[PROBLEM TO SOLVE]
Line filter on the word "Angle": copy each matching line from the entries.

[INPUT MATERIAL]
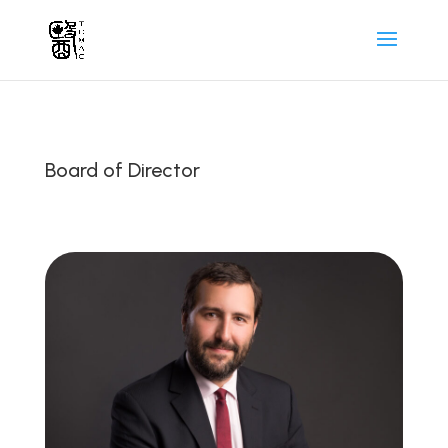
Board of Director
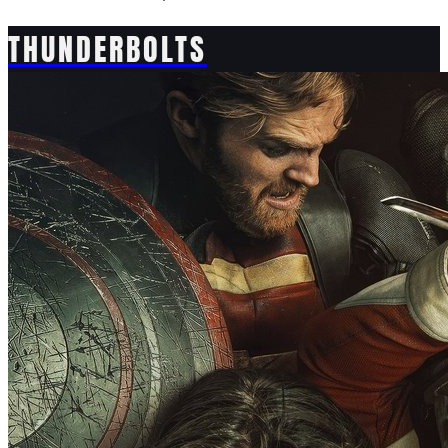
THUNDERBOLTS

* * *

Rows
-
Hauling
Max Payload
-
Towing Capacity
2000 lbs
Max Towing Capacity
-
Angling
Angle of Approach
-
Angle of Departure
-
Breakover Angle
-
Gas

[RESULT OF THIS EXERCISE]
Angle of Approach
Angle of Departure
Breakover Angle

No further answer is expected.